Re^10: OT: Finding Factor Closest To Square Root
by Limbic~Region (Chancellor) on Feb 27, 2005 at 14:29 UTC
    BrowserUk,
    Hmm. I get the same results both ways:

    While I might expect a different environment not to expose the bug, I am suprised that neither run gave correct results. On my machine, for 24777695232, I get:

    Which version of Parei do you have?
    $VERSION = '2.010603';

    ...have you tried moving the call to sqrt after the call to factorint()?
    Yes - and it removes the bug - thanks! I was dealing with 3 major versions of my code and minor versions of each (with and without optimizations) and that was 1 of the few things I hadn't tried.

    Anyway, trying to get beyond that, I picked a few ideas from tall_man's code (which is definitely the benchmark in this thread) and modified your code to read as:
    tall_man's code is impressive, but QM did state that all you start with is the prime factorization. Obviously if some module can give you the factors already you use that solution, so my quest became an academic exercise.

    Going by the time your program takes in comparison to tall_man's, you appear to be doing a similar amount of work, but your code is returning -1, which I do not understand?
    I am pretty sure this is an overflow issue, but believe it or not these large numbers aren't particularlly difficult. Given QM's original problem - numbers that result in a lot of prime factors would be difficult such as 24777695232. Your first number only has 5 factors which makes the number of combinations to test small:

    17 113 5882353 73765755896403138401 119968369144846370226083377

    ...which despite being nearly as big a number, is solved in under a 1/5th of a second rather than 17+ seconds above.

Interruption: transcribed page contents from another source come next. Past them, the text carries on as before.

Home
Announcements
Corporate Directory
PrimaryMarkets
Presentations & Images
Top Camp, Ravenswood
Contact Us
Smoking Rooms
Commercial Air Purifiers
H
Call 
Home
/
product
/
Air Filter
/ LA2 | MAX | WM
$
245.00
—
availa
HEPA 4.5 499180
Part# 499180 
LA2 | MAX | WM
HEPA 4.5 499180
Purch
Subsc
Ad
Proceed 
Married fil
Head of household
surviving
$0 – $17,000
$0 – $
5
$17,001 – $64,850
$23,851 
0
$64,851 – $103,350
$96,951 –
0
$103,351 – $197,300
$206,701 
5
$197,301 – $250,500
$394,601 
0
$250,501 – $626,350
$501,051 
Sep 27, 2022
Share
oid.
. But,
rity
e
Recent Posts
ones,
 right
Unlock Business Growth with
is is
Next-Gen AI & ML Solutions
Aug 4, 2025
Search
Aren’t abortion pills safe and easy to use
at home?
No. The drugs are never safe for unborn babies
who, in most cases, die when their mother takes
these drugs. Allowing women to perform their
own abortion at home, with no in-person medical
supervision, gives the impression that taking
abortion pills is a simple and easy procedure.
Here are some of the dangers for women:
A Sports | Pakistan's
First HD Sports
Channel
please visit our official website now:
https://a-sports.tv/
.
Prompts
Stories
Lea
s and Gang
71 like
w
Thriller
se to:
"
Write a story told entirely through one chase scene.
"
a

The very close similarity in timing between your code and tall_man's suggests that you are probably doing a very similar amount of work and possibly arriving at the same result, but for some reason, failing to display it?.
    Yeah, doing a binary search on 5 numbers is bound to be faster than generating all the combinations and determining the product, but I still don't get anywhere near the 17+ seconds you see, albeit with an incorrect answer of 7.37657566340607e+27. If you want to benchmark numbers that I know my code can handle, use the following:

    And then just add a test at the top for $ARGV[0] and loop on the file if not present.

    Either way, your determination of the appropriate sequence of tests and short-ciruiting is very impressive. I congratulate you++
    Thanks. As I said, this became more of an academic exercise. See this for more details. Now that I can make the bug go away, I can test which version is the fastest with all optimizations. Thanks!

    Cheers - L~R

      Yeah, doing a binary search on 5 numbers is bound to be faster than generating all the combinations and determining the product, but I still don't get anywhere near the 17+ seconds you see

      You didn't read the output carefully did you :)

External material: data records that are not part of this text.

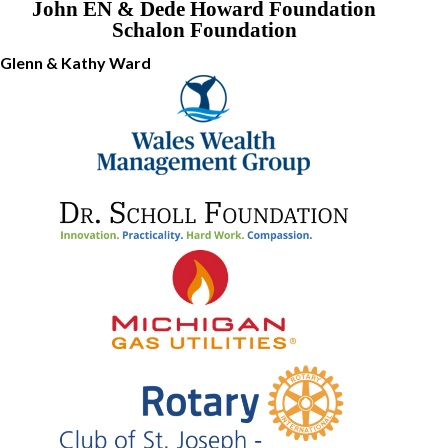
John EN & Dede Howard Foundation
Schalon Foundation
Glenn & Kathy Ward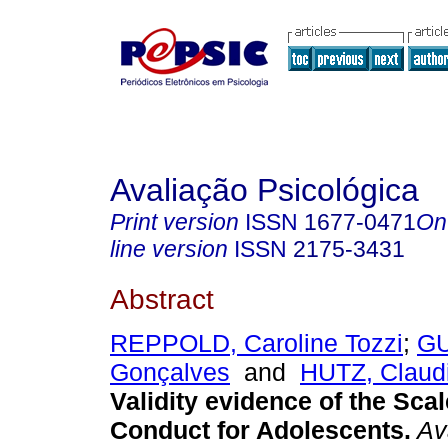
Avaliação Psicológica
Print version
ISSN
1677-0471
On
line version
ISSN
2175-3431
Abstract
REPPOLD, Caroline Tozzi
;
GU
Gonçalves
and
HUTZ, Claud
Validity evidence of the Scal
Conduct for Adolescents
.
Ava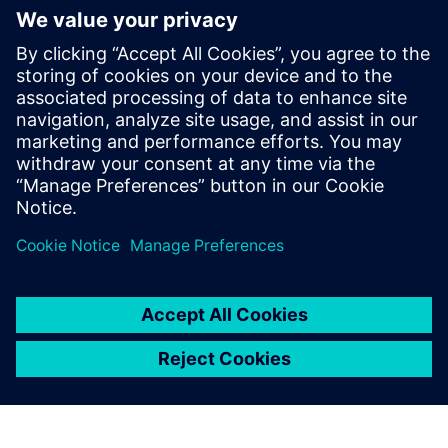
mathematics and
programming. Using
Simcenter Amesim Fuel
Injection and Valvetrain and
Simcenter Amesim
Pneumatics solutions, the
training process for new
colleagues is much simpler.
Mikkel Thamsborg, R&D Project Manager, R&D Injection
and Hydraulics Department, MAN Energy Solutions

      My point was that for the number '100000000000000000000000000000000000000000000000000000000001', both your code and tall_man's ran for 17.578 seconds.

      Similarly, for '100000000000000000000000000000000000000000000000000000001' both ran for 3.265 seconds.

      And for '10000000000000000000000000000000000000000000000000000000001' both ran for under 1/5th of a second.

      The reason for moving to such big numbers was to try and find values that made the algorithm work very hard, so as to benchmark the algorithm rather than the implementation.

      The conclusion that I was attempting to draw was that whilst your code wasn't displaying the correct final result, that both programs were taking nearly identical times to run--longer when the task was harder, shorter when simpler; and always within a few fractions of a second--and that your code was probably doing all the right work and just failing display the final result correctly.

      Which is all the more impressive as your program is doing the work in Perl rather than C as with tall_man's code.

      In other words, I was trying to pay you a complement.

      Update: As it turns out, all of the time taken is to calculate the prime factors, with almost nothing to determine the nearest factor. Oh well!


      Examine what is said, not who speaks.
      Silence betokens consent.
      Love the truth but pardon error.